DATASET EXTRACT:
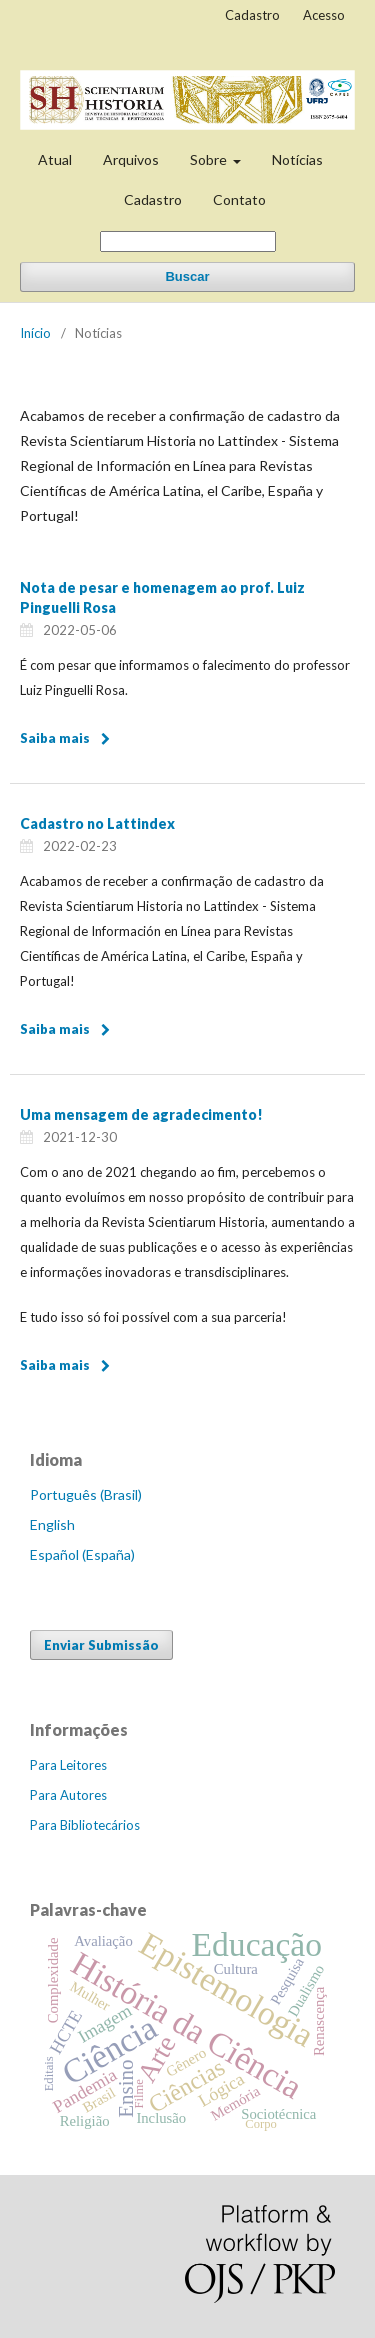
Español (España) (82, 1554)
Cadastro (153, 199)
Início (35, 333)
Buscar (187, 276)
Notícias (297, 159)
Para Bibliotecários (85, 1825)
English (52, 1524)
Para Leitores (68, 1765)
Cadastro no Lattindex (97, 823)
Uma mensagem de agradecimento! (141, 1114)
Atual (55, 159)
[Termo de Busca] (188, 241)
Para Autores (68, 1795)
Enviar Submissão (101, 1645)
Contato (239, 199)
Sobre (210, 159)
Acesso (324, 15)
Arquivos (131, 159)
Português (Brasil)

ASSIGNED TASK: Every record, from top to bottom, gets written out exactly; no picture goes into the copy.

WRITTEN ANSWER:
Español (España) (82, 1554)
Cadastro (153, 199)
Início (35, 333)
Buscar (187, 276)
Notícias (297, 159)
Para Bibliotecários (85, 1825)
English (52, 1524)
Para Leitores (68, 1765)
Cadastro no Lattindex (97, 823)
Uma mensagem de agradecimento! (141, 1114)
Atual (55, 159)
[Termo de Busca] (188, 241)
Para Autores (68, 1795)
Enviar Submissão (101, 1645)
Contato (239, 199)
Sobre (210, 159)
Acesso (324, 15)
Arquivos (131, 159)
Português (Brasil)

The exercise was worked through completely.